## Aim of the task
Write each line exactly as it stands, from the line containing "लेकर फरार, कई कारोबारियों से लिया था" through the end of the data.
·····
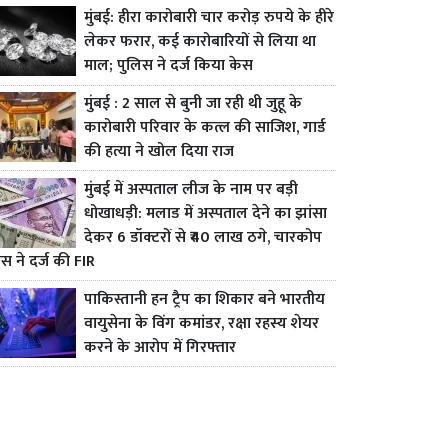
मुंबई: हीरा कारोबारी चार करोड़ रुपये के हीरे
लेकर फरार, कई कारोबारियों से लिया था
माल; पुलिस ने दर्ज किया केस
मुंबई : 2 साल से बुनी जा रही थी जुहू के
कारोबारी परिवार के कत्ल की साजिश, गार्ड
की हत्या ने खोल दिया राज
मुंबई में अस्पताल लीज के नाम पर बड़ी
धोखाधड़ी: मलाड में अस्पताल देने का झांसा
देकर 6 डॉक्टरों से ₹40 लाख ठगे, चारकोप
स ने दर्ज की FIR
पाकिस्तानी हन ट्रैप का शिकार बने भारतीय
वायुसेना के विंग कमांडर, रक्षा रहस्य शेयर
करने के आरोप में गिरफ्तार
·····
## Response for this exercise
लेकर फरार, कई कारोबारियों से लिया था
माल; पुलिस ने दर्ज किया केस
मुंबई : 2 साल से बुनी जा रही थी जुहू के
कारोबारी परिवार के कत्ल की साजिश, गार्ड
की हत्या ने खोल दिया राज
मुंबई में अस्पताल लीज के नाम पर बड़ी
धोखाधड़ी: मलाड में अस्पताल देने का झांसा
देकर 6 डॉक्टरों से ₹40 लाख ठगे, चारकोप
स ने दर्ज की FIR
पाकिस्तानी हन ट्रैप का शिकार बने भारतीय
वायुसेना के विंग कमांडर, रक्षा रहस्य शेयर
करने के आरोप में गिरफ्तार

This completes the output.